» **Problem details**
Please copy the last part of the entries exactly: the line that has "and Mental Challenges." and every line up to and including the end, nothing more.

--- Given entries Enclosed Below ---

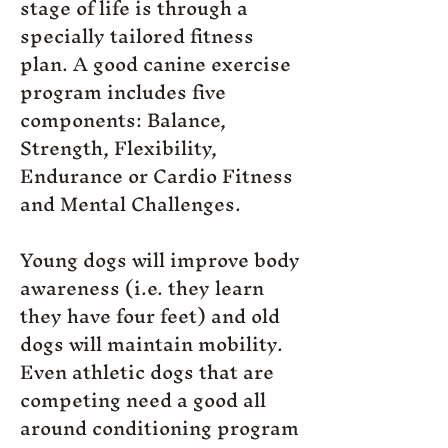
stage of life is through a
specially tailored fitness
plan. A good canine exercise
program includes five
components: Balance,
Strength, Flexibility,
Endurance or Cardio Fitness
and Mental Challenges.
Young dogs will improve body
awareness (i.e. they learn
they have four feet) and old
dogs will maintain mobility.
Even athletic dogs that are
competing need a good all
around conditioning program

--- End of Enclosed Given entries ---

» **Solution for this exercise**
and Mental Challenges.
Young dogs will improve body
awareness (i.e. they learn
they have four feet) and old
dogs will maintain mobility.
Even athletic dogs that are
competing need a good all
around conditioning program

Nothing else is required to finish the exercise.